BEGIN Material to process
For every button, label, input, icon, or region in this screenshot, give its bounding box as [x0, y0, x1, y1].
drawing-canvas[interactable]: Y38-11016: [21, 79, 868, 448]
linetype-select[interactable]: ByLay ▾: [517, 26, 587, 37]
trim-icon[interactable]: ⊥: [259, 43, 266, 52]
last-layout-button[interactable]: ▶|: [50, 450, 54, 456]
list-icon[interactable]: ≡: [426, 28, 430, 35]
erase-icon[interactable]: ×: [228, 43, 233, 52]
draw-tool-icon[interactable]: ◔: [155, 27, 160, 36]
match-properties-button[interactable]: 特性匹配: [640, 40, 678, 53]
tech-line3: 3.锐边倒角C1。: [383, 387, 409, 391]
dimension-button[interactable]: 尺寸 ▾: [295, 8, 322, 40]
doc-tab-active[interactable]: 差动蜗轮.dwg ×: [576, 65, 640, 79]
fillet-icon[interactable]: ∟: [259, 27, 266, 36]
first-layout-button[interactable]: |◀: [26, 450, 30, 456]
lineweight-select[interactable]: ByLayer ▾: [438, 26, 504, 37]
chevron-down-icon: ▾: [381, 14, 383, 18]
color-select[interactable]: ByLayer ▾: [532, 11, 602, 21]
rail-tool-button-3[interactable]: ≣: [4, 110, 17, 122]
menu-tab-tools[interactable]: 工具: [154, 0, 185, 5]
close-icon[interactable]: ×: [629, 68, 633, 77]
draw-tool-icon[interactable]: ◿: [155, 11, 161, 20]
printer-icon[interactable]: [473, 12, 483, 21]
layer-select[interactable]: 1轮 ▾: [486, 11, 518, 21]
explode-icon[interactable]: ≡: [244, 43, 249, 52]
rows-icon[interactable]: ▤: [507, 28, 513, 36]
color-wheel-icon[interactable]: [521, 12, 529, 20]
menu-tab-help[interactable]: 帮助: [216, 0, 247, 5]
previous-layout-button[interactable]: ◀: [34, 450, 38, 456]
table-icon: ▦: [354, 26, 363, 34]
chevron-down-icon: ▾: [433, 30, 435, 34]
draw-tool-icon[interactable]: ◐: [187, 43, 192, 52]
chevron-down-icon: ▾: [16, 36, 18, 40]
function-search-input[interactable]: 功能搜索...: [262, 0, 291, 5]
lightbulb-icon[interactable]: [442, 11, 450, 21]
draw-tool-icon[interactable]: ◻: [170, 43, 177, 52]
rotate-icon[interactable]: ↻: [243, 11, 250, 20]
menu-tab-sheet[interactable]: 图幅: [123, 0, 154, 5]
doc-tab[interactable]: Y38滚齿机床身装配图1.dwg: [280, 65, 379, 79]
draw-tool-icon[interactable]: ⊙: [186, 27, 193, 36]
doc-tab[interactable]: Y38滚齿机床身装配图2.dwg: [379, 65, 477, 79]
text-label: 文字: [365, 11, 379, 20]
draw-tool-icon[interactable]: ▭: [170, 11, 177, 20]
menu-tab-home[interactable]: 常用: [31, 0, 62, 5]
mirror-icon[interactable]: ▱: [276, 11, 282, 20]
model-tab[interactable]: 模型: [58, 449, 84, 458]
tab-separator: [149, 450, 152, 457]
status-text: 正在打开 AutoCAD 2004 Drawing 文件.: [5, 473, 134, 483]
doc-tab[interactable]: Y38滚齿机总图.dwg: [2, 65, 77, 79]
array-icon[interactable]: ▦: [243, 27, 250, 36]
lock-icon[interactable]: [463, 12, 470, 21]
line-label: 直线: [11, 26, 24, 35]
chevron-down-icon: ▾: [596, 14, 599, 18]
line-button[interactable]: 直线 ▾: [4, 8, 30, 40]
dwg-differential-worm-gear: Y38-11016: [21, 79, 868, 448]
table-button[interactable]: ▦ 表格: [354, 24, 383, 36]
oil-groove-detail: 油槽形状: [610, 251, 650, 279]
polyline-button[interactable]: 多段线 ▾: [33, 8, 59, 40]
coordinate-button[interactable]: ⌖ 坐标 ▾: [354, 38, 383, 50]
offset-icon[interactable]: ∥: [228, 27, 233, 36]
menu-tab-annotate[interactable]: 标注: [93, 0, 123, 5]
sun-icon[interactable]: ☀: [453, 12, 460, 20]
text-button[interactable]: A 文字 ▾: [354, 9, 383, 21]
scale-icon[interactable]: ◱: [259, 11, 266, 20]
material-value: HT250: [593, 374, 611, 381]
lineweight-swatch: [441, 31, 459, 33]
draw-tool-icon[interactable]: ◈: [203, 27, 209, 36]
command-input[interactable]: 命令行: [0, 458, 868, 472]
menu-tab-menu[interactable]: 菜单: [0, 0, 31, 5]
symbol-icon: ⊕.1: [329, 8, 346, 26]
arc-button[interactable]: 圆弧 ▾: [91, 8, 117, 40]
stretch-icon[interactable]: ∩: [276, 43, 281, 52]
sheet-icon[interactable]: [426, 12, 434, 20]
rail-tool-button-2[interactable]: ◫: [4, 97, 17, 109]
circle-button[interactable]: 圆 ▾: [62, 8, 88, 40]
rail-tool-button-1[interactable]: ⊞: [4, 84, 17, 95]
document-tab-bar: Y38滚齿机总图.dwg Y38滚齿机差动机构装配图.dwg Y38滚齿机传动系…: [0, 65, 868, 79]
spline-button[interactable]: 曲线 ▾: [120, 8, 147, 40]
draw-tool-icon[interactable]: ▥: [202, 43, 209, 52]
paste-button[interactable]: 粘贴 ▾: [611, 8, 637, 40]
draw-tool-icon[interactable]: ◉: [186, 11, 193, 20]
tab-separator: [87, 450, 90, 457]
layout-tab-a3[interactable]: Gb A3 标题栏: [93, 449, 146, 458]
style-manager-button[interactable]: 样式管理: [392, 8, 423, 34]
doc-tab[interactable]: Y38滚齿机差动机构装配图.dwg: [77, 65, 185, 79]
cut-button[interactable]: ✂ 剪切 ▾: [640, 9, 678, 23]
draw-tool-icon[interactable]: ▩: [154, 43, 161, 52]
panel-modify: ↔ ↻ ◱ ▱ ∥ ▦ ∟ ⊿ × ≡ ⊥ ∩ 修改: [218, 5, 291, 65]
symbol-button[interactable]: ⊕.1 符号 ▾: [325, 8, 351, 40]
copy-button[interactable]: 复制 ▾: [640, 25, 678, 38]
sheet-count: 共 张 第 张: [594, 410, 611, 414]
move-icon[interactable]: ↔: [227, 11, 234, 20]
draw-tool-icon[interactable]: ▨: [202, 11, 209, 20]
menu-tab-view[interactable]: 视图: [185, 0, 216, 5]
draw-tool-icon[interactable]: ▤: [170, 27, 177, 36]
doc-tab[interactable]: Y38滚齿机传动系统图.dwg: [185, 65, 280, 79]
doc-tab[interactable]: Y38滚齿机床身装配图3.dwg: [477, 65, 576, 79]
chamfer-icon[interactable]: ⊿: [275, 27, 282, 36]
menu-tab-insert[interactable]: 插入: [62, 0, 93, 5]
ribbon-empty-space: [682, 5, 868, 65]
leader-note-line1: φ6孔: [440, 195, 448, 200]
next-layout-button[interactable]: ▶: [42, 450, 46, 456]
END Material to process
BEGIN Material to process
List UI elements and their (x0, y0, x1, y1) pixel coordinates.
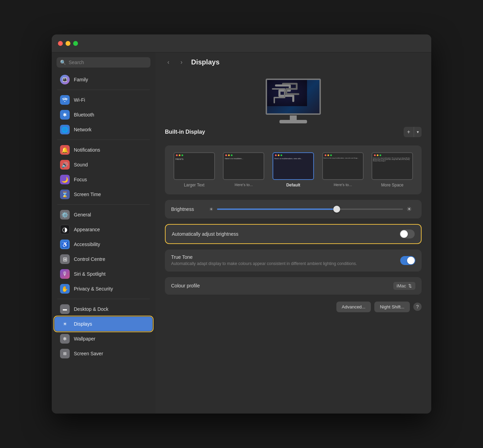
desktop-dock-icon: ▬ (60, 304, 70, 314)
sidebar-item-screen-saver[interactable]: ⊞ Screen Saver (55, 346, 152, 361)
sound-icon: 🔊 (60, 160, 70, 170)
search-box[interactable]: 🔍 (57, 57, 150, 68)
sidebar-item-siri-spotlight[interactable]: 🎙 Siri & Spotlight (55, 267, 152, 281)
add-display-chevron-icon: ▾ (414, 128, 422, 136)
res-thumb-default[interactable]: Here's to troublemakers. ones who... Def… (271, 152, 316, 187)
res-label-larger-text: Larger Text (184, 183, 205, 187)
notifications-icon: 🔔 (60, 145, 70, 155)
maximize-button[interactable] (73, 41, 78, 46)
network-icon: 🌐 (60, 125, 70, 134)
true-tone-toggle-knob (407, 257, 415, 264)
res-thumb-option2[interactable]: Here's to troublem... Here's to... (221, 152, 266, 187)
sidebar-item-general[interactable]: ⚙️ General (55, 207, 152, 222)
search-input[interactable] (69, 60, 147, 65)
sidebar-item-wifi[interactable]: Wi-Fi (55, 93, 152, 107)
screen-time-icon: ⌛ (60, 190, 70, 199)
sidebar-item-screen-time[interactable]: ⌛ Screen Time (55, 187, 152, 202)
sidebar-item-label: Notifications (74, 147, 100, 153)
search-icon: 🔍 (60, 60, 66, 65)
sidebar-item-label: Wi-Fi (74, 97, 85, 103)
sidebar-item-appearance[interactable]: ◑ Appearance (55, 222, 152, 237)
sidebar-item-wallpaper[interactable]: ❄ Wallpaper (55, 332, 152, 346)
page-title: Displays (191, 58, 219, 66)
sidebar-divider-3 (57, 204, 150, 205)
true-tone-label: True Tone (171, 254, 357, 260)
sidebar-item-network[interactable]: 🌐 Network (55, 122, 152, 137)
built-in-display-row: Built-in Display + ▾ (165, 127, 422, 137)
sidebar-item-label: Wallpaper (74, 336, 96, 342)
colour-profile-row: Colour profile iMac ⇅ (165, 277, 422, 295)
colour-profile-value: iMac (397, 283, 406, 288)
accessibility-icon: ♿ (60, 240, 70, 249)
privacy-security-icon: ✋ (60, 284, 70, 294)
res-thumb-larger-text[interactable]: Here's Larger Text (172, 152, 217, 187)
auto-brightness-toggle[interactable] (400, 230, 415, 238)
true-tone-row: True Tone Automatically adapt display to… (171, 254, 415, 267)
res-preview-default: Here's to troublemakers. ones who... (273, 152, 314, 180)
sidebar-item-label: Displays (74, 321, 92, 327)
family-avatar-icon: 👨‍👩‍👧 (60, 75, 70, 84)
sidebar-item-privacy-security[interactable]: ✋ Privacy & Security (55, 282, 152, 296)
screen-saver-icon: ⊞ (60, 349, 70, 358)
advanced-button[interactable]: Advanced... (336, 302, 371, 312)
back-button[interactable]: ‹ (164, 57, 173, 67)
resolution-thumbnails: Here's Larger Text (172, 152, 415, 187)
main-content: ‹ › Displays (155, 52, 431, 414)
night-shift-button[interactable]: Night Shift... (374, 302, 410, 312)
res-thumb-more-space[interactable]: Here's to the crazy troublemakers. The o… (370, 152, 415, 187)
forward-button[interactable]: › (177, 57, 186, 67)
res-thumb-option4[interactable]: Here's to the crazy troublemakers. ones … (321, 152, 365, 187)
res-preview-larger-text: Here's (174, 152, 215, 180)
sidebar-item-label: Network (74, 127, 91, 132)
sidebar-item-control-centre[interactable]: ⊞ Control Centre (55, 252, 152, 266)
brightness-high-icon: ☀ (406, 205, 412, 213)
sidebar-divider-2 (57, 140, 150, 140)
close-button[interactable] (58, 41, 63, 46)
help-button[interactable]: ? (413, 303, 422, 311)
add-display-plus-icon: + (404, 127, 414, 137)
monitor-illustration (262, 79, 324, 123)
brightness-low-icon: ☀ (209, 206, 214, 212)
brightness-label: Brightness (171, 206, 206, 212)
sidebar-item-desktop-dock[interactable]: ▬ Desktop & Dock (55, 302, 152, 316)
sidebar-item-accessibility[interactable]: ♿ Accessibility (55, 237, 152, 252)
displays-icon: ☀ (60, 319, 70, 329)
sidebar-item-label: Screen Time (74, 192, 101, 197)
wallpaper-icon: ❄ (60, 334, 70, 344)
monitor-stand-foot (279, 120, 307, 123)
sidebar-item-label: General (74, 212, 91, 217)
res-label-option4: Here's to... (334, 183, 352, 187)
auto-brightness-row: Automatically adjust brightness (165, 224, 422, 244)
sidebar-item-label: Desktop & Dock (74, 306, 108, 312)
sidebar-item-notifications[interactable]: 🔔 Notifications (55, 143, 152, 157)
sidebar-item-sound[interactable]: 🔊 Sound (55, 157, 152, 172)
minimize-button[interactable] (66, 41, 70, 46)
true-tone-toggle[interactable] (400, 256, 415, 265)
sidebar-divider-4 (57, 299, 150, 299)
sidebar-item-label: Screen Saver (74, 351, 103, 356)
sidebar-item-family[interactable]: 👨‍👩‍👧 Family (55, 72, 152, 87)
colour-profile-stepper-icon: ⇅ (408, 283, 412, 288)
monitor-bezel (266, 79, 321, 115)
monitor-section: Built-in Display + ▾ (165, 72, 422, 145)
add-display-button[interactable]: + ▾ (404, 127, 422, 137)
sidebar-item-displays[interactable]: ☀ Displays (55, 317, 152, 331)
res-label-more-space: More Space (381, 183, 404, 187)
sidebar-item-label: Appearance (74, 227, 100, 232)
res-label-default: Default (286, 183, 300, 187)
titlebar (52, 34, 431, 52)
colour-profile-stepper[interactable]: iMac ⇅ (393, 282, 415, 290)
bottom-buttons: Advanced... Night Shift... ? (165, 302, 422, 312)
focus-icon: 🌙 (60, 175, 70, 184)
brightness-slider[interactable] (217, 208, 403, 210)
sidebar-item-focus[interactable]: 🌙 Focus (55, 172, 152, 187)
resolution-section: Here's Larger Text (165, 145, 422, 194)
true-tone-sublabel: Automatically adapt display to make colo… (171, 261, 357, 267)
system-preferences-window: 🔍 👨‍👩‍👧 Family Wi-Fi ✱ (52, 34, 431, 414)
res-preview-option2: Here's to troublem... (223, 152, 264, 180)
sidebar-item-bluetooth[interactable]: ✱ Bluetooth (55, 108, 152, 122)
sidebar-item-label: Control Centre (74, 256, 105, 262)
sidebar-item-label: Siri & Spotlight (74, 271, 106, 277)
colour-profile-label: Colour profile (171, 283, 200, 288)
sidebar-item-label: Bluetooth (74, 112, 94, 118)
END Material to process
Exercise instructions | Only lines with the word "value" are wanted. Find and copy them from the records above.

Output |
material-value: HT250: [593, 374, 611, 381]
colour-profile-value: iMac (397, 283, 406, 288)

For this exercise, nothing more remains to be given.